== Source data ==

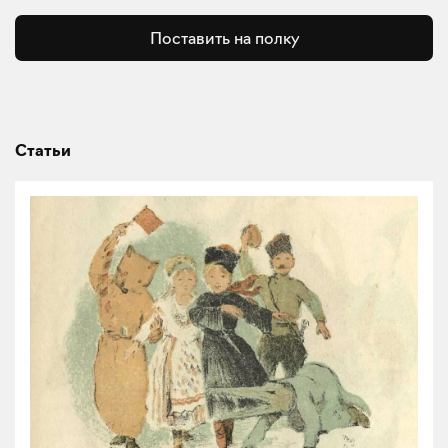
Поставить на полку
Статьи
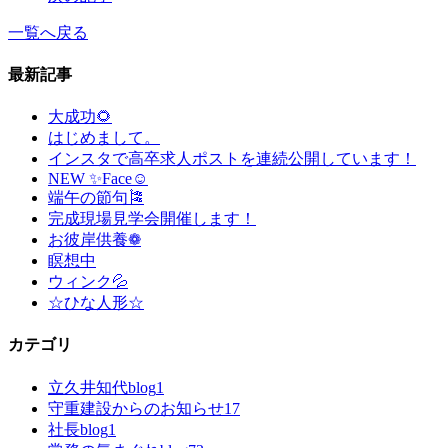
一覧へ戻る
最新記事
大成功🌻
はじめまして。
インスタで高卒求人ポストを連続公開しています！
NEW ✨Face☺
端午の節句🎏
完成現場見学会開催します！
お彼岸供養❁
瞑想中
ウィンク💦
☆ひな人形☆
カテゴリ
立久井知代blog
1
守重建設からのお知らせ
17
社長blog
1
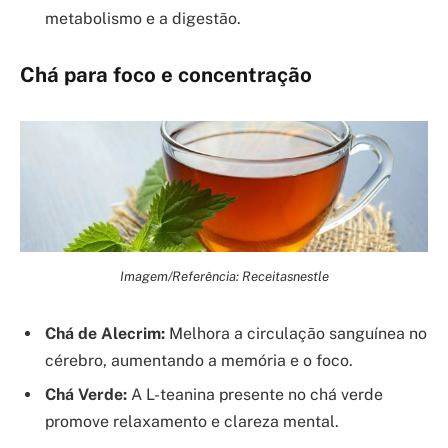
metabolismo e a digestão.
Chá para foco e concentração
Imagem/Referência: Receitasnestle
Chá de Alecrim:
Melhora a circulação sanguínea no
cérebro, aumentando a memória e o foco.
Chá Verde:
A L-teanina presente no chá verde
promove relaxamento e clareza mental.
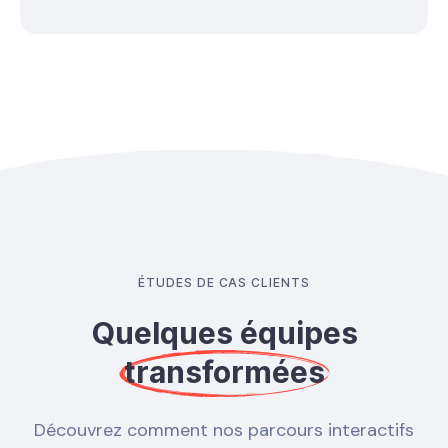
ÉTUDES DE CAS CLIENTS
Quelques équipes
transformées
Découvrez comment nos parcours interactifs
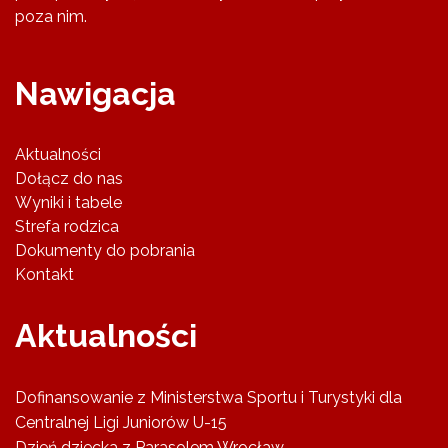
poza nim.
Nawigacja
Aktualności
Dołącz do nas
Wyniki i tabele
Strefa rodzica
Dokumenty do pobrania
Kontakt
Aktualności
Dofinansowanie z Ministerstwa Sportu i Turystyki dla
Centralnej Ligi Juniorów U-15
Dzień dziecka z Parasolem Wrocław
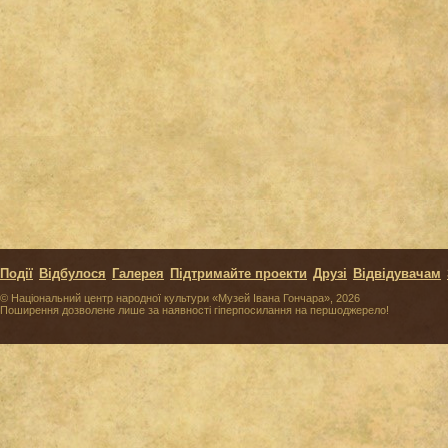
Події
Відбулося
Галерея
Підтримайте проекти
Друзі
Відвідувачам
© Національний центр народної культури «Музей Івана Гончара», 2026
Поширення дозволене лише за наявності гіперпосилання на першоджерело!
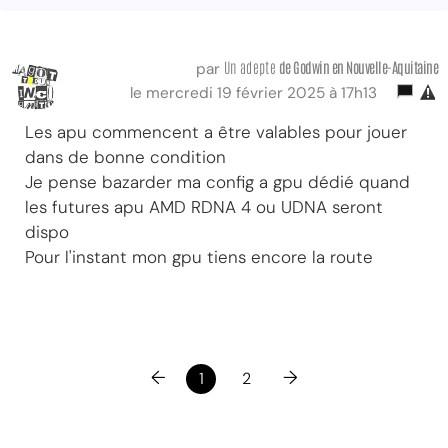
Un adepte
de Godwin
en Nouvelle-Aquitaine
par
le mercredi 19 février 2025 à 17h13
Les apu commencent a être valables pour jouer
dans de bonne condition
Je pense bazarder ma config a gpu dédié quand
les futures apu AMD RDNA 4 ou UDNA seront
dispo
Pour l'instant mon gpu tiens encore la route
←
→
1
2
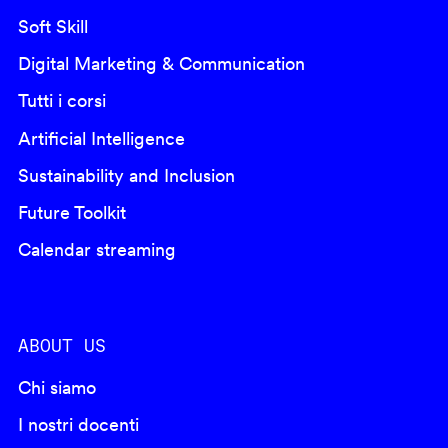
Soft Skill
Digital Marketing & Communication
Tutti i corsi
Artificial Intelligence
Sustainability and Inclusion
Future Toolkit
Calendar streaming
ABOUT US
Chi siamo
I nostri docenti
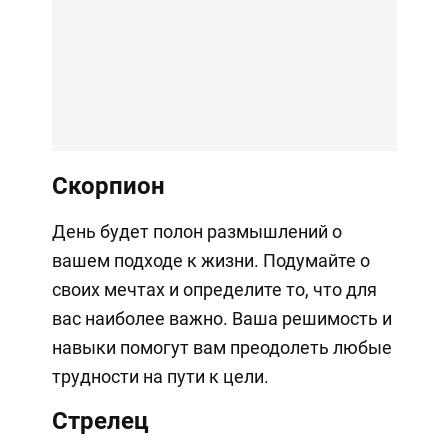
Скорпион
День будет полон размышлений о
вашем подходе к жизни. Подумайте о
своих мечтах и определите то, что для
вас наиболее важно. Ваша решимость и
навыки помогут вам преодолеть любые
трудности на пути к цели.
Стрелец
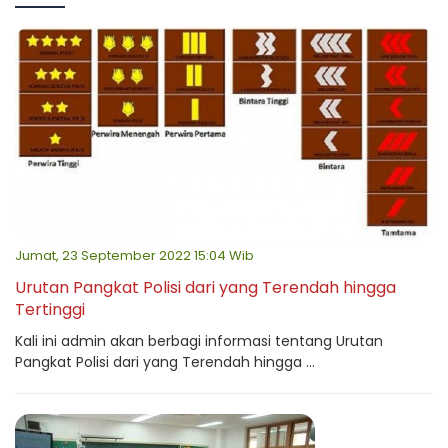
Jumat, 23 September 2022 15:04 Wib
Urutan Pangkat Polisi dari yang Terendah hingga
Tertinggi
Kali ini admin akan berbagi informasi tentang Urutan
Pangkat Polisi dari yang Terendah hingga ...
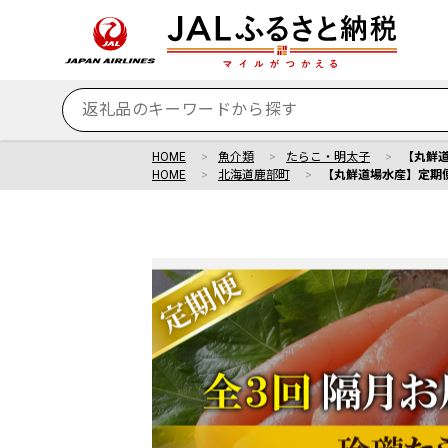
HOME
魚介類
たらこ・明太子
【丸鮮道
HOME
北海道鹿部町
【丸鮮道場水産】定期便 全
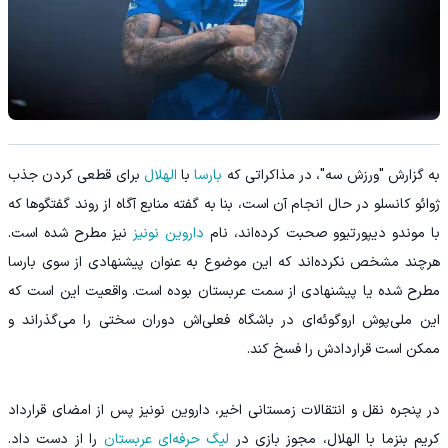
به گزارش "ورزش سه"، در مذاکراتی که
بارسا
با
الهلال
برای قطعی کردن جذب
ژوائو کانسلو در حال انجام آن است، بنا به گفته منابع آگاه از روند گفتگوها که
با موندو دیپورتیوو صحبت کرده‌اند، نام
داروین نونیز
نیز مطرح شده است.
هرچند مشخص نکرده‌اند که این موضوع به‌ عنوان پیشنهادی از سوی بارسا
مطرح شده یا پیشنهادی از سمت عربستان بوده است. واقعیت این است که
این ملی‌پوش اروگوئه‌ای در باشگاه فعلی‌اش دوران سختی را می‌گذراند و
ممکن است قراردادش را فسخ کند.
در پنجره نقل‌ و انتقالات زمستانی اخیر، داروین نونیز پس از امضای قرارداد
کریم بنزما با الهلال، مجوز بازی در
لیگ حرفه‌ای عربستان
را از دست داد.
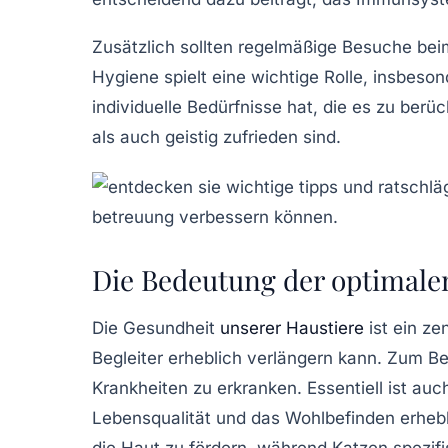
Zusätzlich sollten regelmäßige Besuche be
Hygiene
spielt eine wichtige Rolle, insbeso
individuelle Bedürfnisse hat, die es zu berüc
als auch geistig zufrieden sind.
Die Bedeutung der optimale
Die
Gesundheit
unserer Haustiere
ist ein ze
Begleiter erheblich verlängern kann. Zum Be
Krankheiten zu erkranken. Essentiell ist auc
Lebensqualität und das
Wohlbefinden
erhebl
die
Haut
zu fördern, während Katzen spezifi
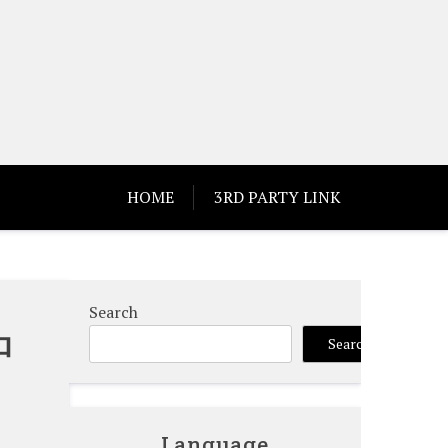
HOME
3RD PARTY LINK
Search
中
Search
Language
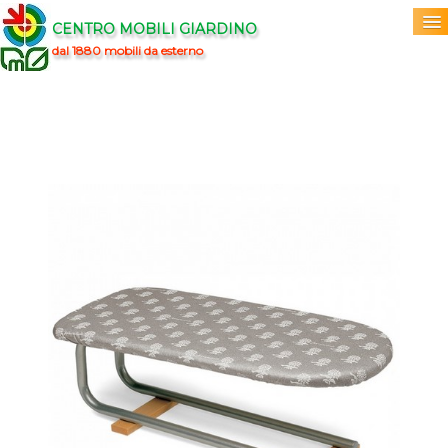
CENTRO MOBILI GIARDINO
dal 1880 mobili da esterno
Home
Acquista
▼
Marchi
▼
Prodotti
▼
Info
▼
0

===

**Exercise objective:**
Find the word "نونیز" in the entries above. Copy every line that has it.

**The completed task:**
داروین نونیز
در پنجره نقل‌ و انتقالات زمستانی اخیر، داروین نونیز پس از امضای قرارداد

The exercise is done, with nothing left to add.